→ **BRIEF**
List each line of the data in which the string "içerisinde" appears.

[Data excerpts]
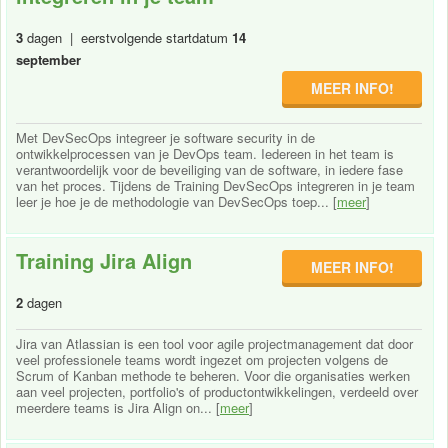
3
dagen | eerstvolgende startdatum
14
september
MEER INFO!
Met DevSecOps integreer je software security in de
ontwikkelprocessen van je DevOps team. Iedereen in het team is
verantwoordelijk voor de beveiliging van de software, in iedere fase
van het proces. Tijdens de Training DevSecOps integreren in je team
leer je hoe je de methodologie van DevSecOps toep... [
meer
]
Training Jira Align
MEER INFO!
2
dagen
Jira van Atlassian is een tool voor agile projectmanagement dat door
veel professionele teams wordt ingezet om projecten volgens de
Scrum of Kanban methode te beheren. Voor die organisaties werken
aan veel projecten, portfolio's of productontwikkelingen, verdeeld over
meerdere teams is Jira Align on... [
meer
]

...

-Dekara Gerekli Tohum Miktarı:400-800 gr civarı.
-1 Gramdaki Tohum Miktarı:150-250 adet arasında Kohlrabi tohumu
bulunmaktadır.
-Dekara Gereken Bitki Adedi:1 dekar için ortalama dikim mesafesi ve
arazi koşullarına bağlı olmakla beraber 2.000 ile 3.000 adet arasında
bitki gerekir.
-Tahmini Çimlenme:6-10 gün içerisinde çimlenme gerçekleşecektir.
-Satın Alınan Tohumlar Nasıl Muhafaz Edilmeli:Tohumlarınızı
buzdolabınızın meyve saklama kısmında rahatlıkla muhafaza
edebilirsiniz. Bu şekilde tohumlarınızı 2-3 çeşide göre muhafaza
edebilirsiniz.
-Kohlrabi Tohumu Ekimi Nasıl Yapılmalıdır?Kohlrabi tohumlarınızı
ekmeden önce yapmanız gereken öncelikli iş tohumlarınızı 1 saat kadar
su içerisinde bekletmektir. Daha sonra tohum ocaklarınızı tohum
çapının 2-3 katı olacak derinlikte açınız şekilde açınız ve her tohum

→ **EXERCISE ANSWER**
-Tahmini Çimlenme:6-10 gün içerisinde çimlenme gerçekleşecektir.
su içerisinde bekletmektir. Daha sonra tohum ocaklarınızı tohum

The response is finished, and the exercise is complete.